Foi ao pé da lareira que eu te beijei
Não foi fácil, eu sei, e até corei
A trombose deixou-me com a boca franzida
Mas encontrei o amor no Outono da vidaaa...
Dirigi-me a ti, não sei o que me deu
Sem sangue no membro que há muito morreu
Empurrar a cadeira não é dificuldade
Estás a mexer num copo, essa é que é a verdade
Dirigi-me a ti, não sei o que me deu
Sem sangue no membro que há muito morreu
(e entra a Cristina)
“Ainda bem que tens força p’ra empurrar a cadeira
Mas o teste final é o da arrastadeira”
(a duas vozes, para o final glorioso)
Boca franzida
Perna tolhida
Centro de dia
Paraplegia
Incontinência
Triste impotência
A saúde fodida
No Outono da Viiiiiiiiidaaaaaaaa
Dirigi-me a ti, não sei o que me deu
Sem sangue no membro que há muito morreu
Mas não vale chorar pela força perdida
Encontrámos amor no Outono da Viiiiii-i-daaa”

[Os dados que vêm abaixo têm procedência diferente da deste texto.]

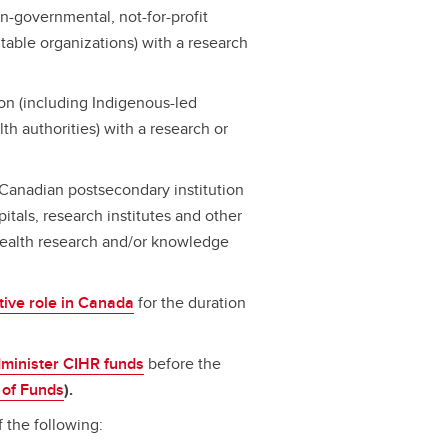
-governmental, not-for-profit
table organizations) with a research
n (including Indigenous-led
h authorities) with a research or
a Canadian postsecondary institution
spitals, research institutes and other
 health research and/or knowledge
tive role in Canada
for the duration
dminister CIHR funds
before the
 of Funds
).
 the following: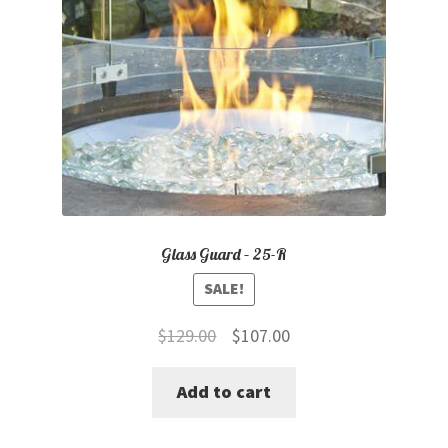
Glass Guard – 25-R
SALE!
Original
Current
$
129.00
$
107.00
price
price
Add to cart
was:
is:
$129.00.
$107.00.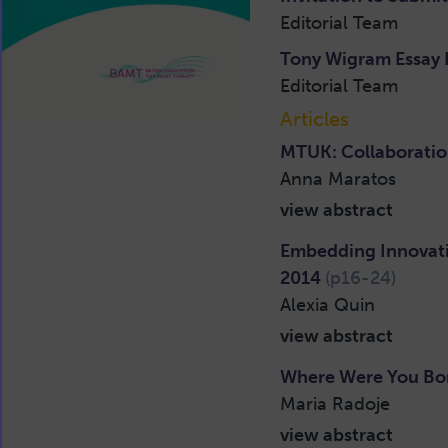
Editorial Team
Tony Wigram Essay 
Editorial Team
Articles
MTUK: Collaboratio
Anna Maratos
view abstract
Embedding Innovati
2014
(p16-24)
Alexia Quin
view abstract
Where Were You Bor
Maria Radoje
view abstract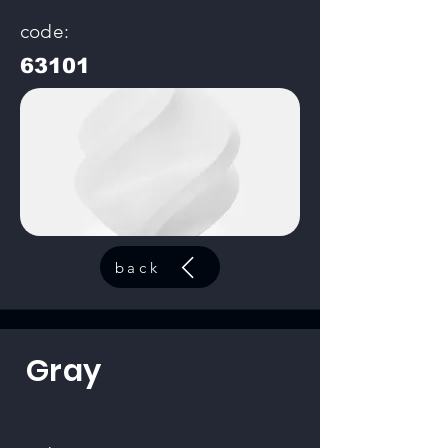
code:
63101
back
Gray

- Obrigado! Obrigado! O vosso aplauso para Cristina Caras Lindas... Já chega, pronto! O espectáculo é meu! Vai-te lá embora, ó vaca leiteira!
As bailarinas agarram na Cristina Caras Lindas de cera – sim, ou pensavam que era verdadeira? Eu é que fazia a voz dela, em falsete. – e levam-na para fora do palco.
- Então? Gostaram? Parece-me que vejo uma senhora a chorar, ali ao fundo... Diga lá, minha senhora. Isso são lágrimas? Ou cataratas? Ou rinite?